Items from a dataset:
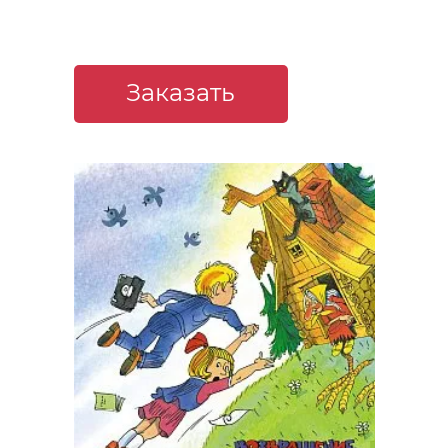
Заказать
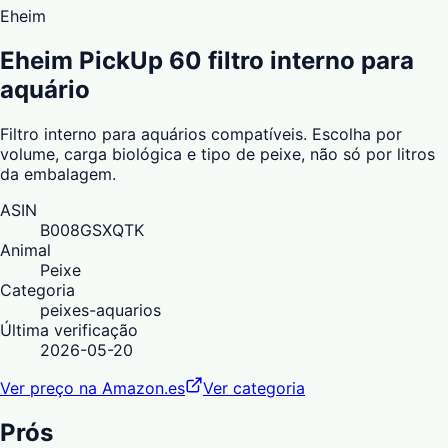
Eheim
Eheim PickUp 60 filtro interno para
aquário
Filtro interno para aquários compatíveis. Escolha por
volume, carga biológica e tipo de peixe, não só por litros
da embalagem.
ASIN
B008GSXQTK
Animal
Peixe
Categoria
peixes-aquarios
Última verificação
2026-05-20
Ver preço na Amazon.es
Ver categoria
Prós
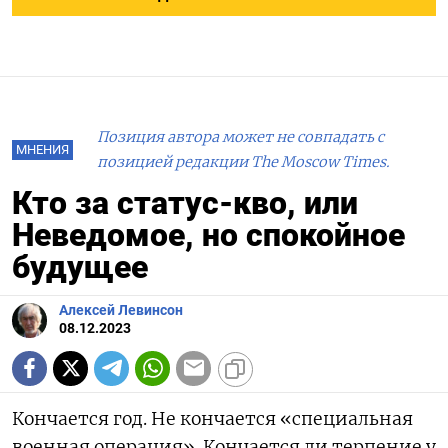
Позиция автора может не совпадать с
МНЕНИЯ
позицией редакции The Moscow Times.
Кто за статус-кво, или
Неведомое, но спокойное
будущее
Алексей Левинсон
08.12.2023
Кончается год. Не кончается «специальная
военная операция». Кончается ли терпение у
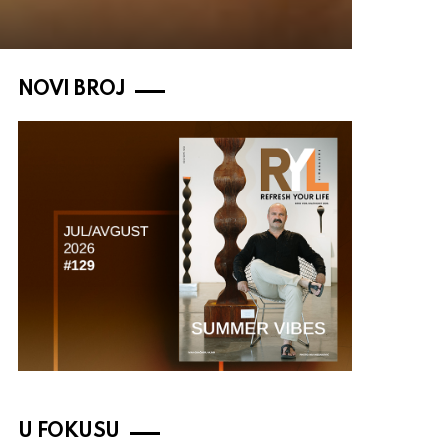
NOVI BROJ
U FOKUSU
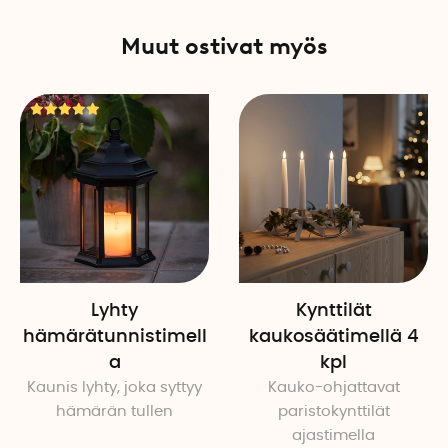
Muut ostivat myös
Lyhty
Kynttilät
hämärätunnistimell
kaukosäätimellä 4
a
kpl
Kaunis lyhty, joka syttyy
Kauko-ohjattavat
hämärän tullen
paristokynttilät
ajastimella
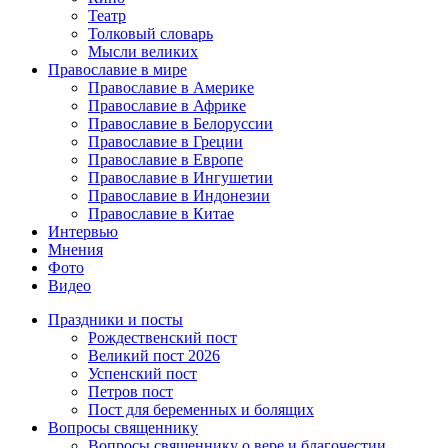
Театр
Толковый словарь
Мысли великих
Православие в мире
Православие в Америке
Православие в Африке
Православие в Белоруссии
Православие в Греции
Православие в Европе
Православие в Ингушетии
Православие в Индонезии
Православие в Китае
Интервью
Мнения
Фото
Видео
Праздники и посты
Рождественский пост
Великий пост 2026
Успенский пост
Петров пост
Пост для беременных и болящих
Вопросы священнику
Вопросы священнику о вере и благочестии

**What the exercise asks**
Return each line of the records above in which the word "Eheim" occurs.

**Result of the task**
Eheim
Eheim PickUp 60 filtro interno para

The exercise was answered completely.